An attractive but relatively untested hypothesis is that signals such as progesterone promote a basal amount of sperm release from the reservoir during the peri-ovulatory period. This progesterone may be released from the ovary via a counter-current circulation. A second source of progesterone superimposed on the basal release and more closely timed to ovulation may facilitate further release of sperm. Together, the amount of progesterone is sufficient to release a high number of sperm from the reservoir for fertilization.

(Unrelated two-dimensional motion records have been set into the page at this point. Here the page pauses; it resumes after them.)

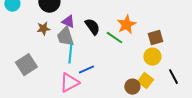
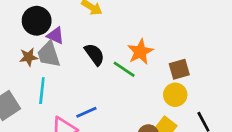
purple triangle: (68, 22) -> (55, 36), moved
gray trapezoid: (65, 37) -> (49, 54), moved
cyan line: (70, 54) -> (42, 91), moved

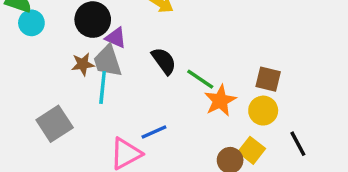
orange star: (140, 52) -> (220, 101), moved
brown square: (179, 69) -> (268, 79), turned 30
cyan line: (42, 91) -> (103, 87), moved

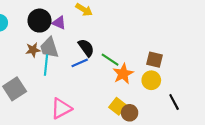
purple triangle: (116, 38) -> (59, 23), moved
blue line: (154, 132) -> (80, 63), moved
yellow square: (252, 150) -> (118, 106), moved

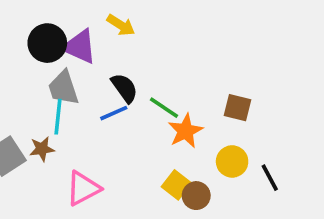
purple triangle: (59, 23) -> (80, 47), size x1.5
brown star: (33, 50) -> (42, 149), moved
yellow circle: (151, 80) -> (232, 161), moved

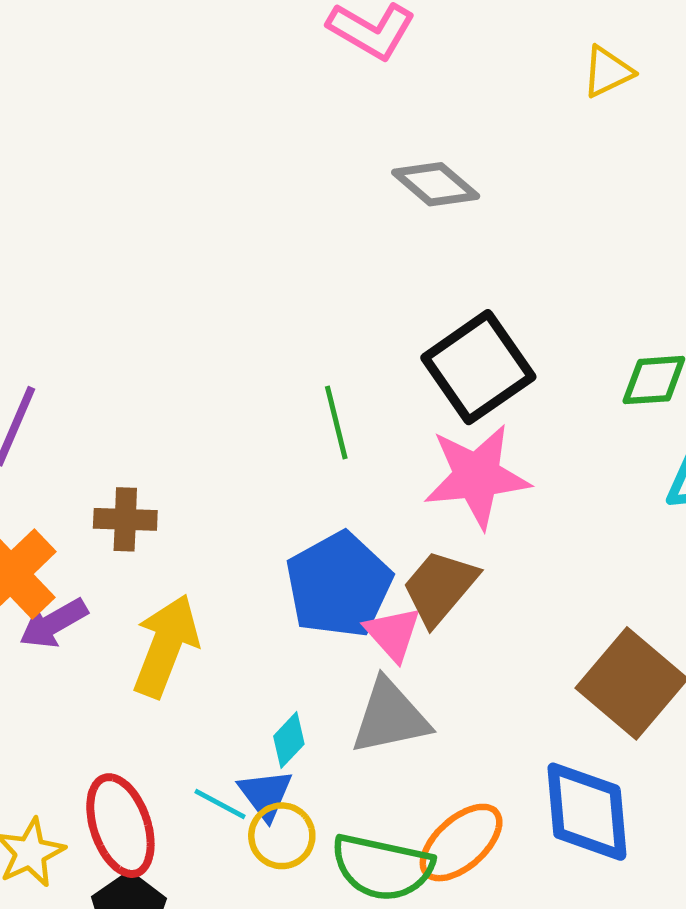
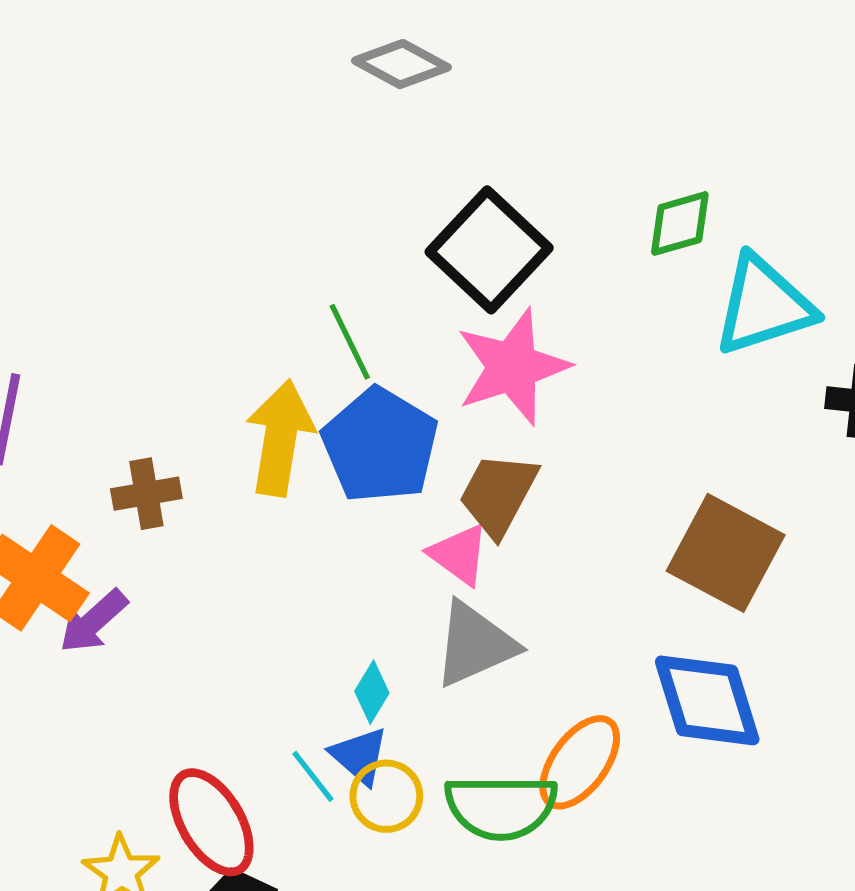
blue pentagon: (339, 585) -> (380, 445), moved
yellow arrow: (166, 646) -> (280, 438), moved
cyan line: (220, 804) -> (313, 776), turned 36

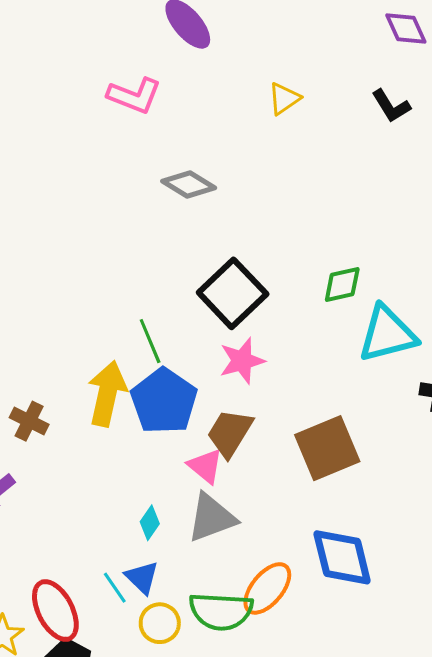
pink star: (512, 367) -> (242, 361), size x0.7
brown cross: (146, 494) -> (29, 421), turned 33
brown square: (726, 553) -> (327, 448), moved, turned 36
cyan diamond: (372, 692) -> (150, 523), moved
yellow circle: (386, 796) -> (160, 623), moved

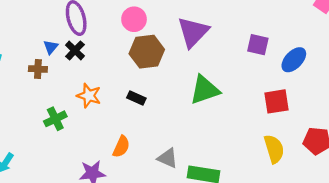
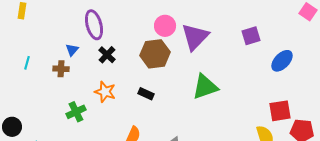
pink circle: (134, 19) -> (165, 26), moved
purple square: (258, 45) -> (251, 36), moved, turned -30
black cross: (75, 50) -> (107, 55), moved
red square: (276, 101) -> (280, 111), moved

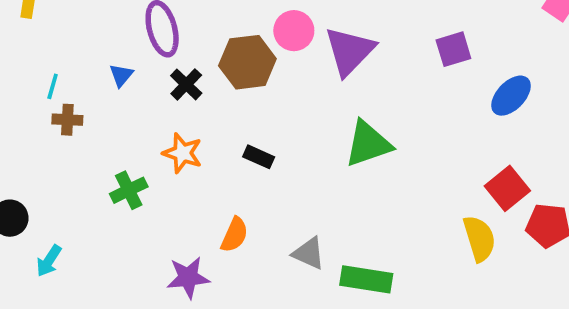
brown hexagon: (155, 54) -> (247, 62), moved
cyan line: (27, 63) -> (53, 86), moved
brown cross: (61, 69) -> (67, 120), moved
red square: (280, 111) -> (507, 188), turned -30

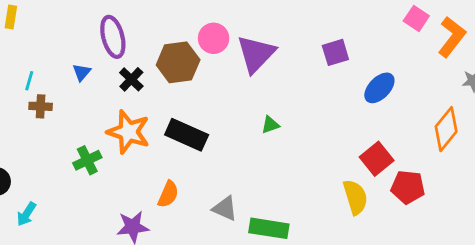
green triangle: (368, 144) -> (270, 125), size x0.5
orange star: (182, 153) -> (128, 132), size x1.4
black rectangle: (259, 157) -> (187, 135), size x1.8

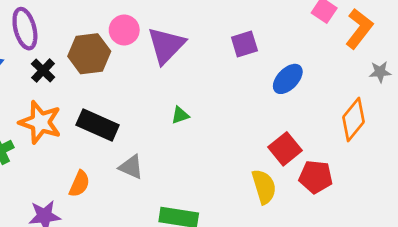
gray triangle: (225, 208) -> (131, 167), moved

Future studies should focus on clarifying if progesterone is involved in overcoming the connection between sperm glycan receptors and oviduct glycans and/or if progesterone is involved in partial or complete proteolysis of sperm glycan receptors. It is also important to identify the signaling pathways that progesterone binding activates to promote sperm release from oviduct glycans. Advances in these topics could lead to higher fertility by better synchronizing sperm release with the presence of the cumulus–oocyte complex.